Skip to Content, Navigation, or Footer.
The Tufts Daily
Where you read it first | Friday, April 26, 2024

Sticks and Stones

If you go to Tufts, then you probably have a mental list of words that you sometimes hear in your hometown or even, on occasion, at a family gathering, but would never, ever dream of uttering within 10 miles of campus. You wouldn't go near the K-word or the D-word, let alone the C-word or the N-word. In fact, there are so many __-words to remember that you probably shudder with fear after articulating completely innocuous ones like "black" or "homosexual" or "Canada," waiting for someone to jump down your throat.

(If you don't go to Tufts, then you're most likely confused. This is the Daily. Sudoku is on page 11.)

For the most part, I get it. I was never a believer in the elementary school rhyme about sticks and stones and cried when people so much as mentioned my frizzy hair. Words aren't just words. Well, they are just words. But they pick up all kinds of meanings and connotations over the course of their various histories and often rehash bad memories that are more pleasant to just stow away.

Hence, political correctness.

But I don't want to talk about those words. I want to talk about why — for the very reasons that certain words are deemed un-PC in the first place — political correctness is basically futile.

Un-PC terms make it onto the blacklist because we know them to be painfully racist, sexist or discriminatory in some way. But what about the rest of the words that we use on a daily basis? Can we ensure that we're not being accidentally offensive or constantly using racial slurs?

Absolutely not. Commonplace words have histories of their own, most of them so forgotten that we overlook the prejudices they unsuspectingly harbor. Let me explain what I mean.

There was a girl in my high school history class who refused to refer to the study as "history" and instead chose "herstory." My teacher, infuriated, assured the girl that "history" is not sexist and does not relate to the gender-specific pronoun "his" but rather to the Greek word "historia," meaning narrative. She wouldn't let up, so he scornfully told her to shut up.

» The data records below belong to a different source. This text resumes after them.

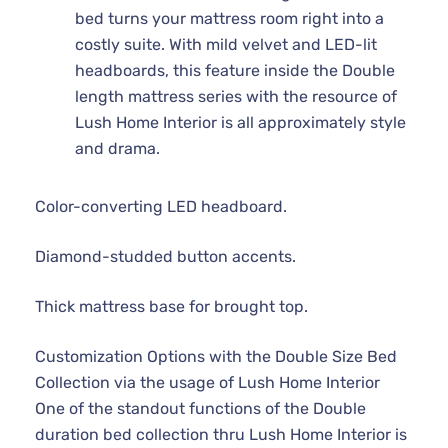
bed turns your mattress room right into a
costly suite. With mild velvet and LED-lit
headboards, this feature inside the Double
length mattress series with the resource of
Lush Home Interior is all approximately style
and drama.
Color-converting LED headboard.
Diamond-studded button accents.
Thick mattress base for brought top.
Customization Options with the Double Size Bed
Collection via the usage of Lush Home Interior
One of the standout functions of the Double
duration bed collection thru Lush Home Interior is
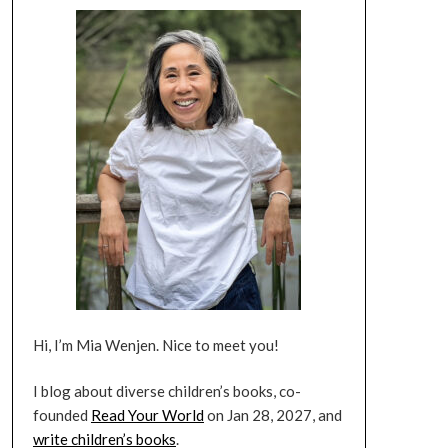
Hi, I’m Mia Wenjen. Nice to meet you!
I blog about diverse children’s books, co-
founded
Read Your World
on Jan 28, 2027, and
write children’s books
.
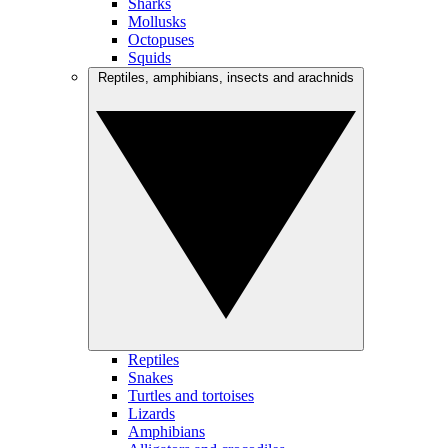
Sharks
Mollusks
Octopuses
Squids
Reptiles, amphibians, insects and arachnids
Reptiles
Snakes
Turtles and tortoises
Lizards
Amphibians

He probably shouldn't have done so, foremost because it was mean, but also because, in a way, she was right. No, the "his" in "history" does not imply that the narrative of history is the narrative of men. But the word "history" in "historia" does mean "wise man," implying that the writers of history's narrative are in fact men.

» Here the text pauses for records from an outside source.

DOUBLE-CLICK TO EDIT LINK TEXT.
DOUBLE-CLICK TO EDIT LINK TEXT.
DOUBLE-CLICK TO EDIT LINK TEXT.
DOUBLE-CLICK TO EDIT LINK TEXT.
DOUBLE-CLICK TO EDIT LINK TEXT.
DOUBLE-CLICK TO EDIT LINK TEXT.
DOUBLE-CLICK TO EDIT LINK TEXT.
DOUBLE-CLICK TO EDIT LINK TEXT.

Not sold? Here's another one: Killers, murderers, assassins — they're all words used to judge criminals solely on the basis of their actions, right? Colloquially, yes. But the word "assassin," according to a popular etymological theory, actually comes from the Arabic "hashishiyyin," meaning hashish-user and referring to a sect of Muslims during the Crusades rumored to have gotten high off of hashish and then gone on murderous raids of their opponents under the influence. So when you accuse someone of being an assassin, you can't do it without bringing up Muslims and drugs.

Similarly, the phrase "running amok" (which is kind of like going berserk) comes from the Malay word "amuk" and was used by Westerners in reference to native South Asians, who, allegedly, were inclined to work up a frenzy, run into the streets and kill everyone in sight. No one calls that phrase the RA-word.

But perhaps the greatest irony lies in the term "political correctness" itself, which is said to have been coined by Mao's "Little Red Book" to indicate that only opinions aligning with Maoism and Marxism were "politically correct." That sucks, I know, but PC is a delicate game to play. And oftentimes, without even realizing it, you get gypped.